Celebrating Nowruz and Building Stronger Community
On April 15, the Afghanistan Policy Lab (APL) at the Princeton School of Public and International Affairs hosted its annual Nowruz celebration for the School’s faculty, staff, and students.
The event began with opening remarks by Princeton SPIA Dean Amaney Jamal, who emphasized the importance of community, diversity, and togetherness.
“I welcome all of you to the Nowruz celebration as part of our annual tradition,” Jamal said. “It reflects our diverse cultural symbolism, besides being a spring holiday. As a school, its celebration embraces our diversity in many forms, where every individual feels they belong in its entirety.”
She further highlighted embracing the spirit of the celebration, which is about peace, community, love, and compassion.

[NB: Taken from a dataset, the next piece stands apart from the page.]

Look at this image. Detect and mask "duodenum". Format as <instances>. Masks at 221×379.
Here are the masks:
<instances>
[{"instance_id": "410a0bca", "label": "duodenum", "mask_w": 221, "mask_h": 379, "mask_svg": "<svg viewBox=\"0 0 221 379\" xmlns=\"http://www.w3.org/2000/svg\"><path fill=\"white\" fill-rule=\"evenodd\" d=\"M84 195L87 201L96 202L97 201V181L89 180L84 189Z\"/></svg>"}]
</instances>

A Nowruz video created by Elaha Alizada, a SPIA sophomore, reflected on Nowruz celebrations in Afghanistan. In the video, she described well the historical background of Nowruz.
“Nowruz, meaning ‘new day,’ marks the first day of spring and the beginning of a new year,” Alizada said. “Its roots go back over 3,000 years, across regions stretching from Central Asia to the Middle East, from the Caucasus to South Asia.”

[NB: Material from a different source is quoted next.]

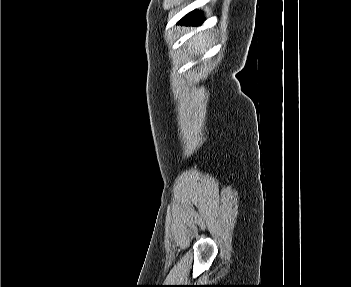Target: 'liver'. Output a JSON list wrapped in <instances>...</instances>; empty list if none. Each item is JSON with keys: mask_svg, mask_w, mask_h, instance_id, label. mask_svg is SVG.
I'll return each mask as SVG.
<instances>
[{"mask_svg": "<svg viewBox=\"0 0 351 287\" xmlns=\"http://www.w3.org/2000/svg\"><path fill=\"white\" fill-rule=\"evenodd\" d=\"M205 40H206V34L199 33L191 39L190 45L194 47L196 50L200 47L201 51L203 52Z\"/></svg>", "mask_w": 351, "mask_h": 287, "instance_id": "1", "label": "liver"}]
</instances>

The video also captured moments of the three previous Nowruz celebrations at Princeton SPIA, highlighting how the celebration brought various people of the community closer, not only to eat together but also to embrace the unique cultural features of different communities.
The event included tables containing food and other cultural items representing how Nowruz is celebrated in different cultures and communities.

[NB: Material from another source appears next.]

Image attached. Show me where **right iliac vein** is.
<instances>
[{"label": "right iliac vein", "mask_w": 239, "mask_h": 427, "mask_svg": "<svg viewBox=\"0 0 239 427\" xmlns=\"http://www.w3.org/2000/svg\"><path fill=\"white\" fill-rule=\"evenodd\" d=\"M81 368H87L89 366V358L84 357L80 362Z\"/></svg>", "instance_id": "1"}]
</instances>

SPIA MPP student Naila Mukhtarova shed light on how Nowruz is celebrated in Kazakhstan, where festivities last for 10 days and each day’s celebration is different. The various themes include helping others, charity, national identity, culture, family reunion, and traditions.
“This is not only a holiday but also the time when the whole society visits itself,” she said. “Nowruz is about renewal, when nature blooms, and the spring starts."
The community members from Kazakhstan described different foods, including borsok (fried dough/bread), which is the Kazakh national bread, Qurt, dried cheese, and Chuk-Chuk, fried dough.
Muhammad Idrees Ghairat, from the Afghanistan Policy Lab, explained Haft Mewa, traditional homemade cookies, and other related rituals associated with the event.
“On Nowruz day, people visit families and friends do picnic outside,” he said. “They serve the guests with Haft Mewa - a traditional fruit salad along with its syrup made from seven dried fruits (including walnuts, pistachios, almonds, raisins, cashews, apricot seeds, senjed or dried oleaster, and others) simmered in a large pot for a couple of days before Nowruz day.”
Besides sharing the delicious Afghan food, students performed traditional Afghan, Uyghur, and Kazakh dances, and the SPIA community together enjoyed the beginning of spring with each other.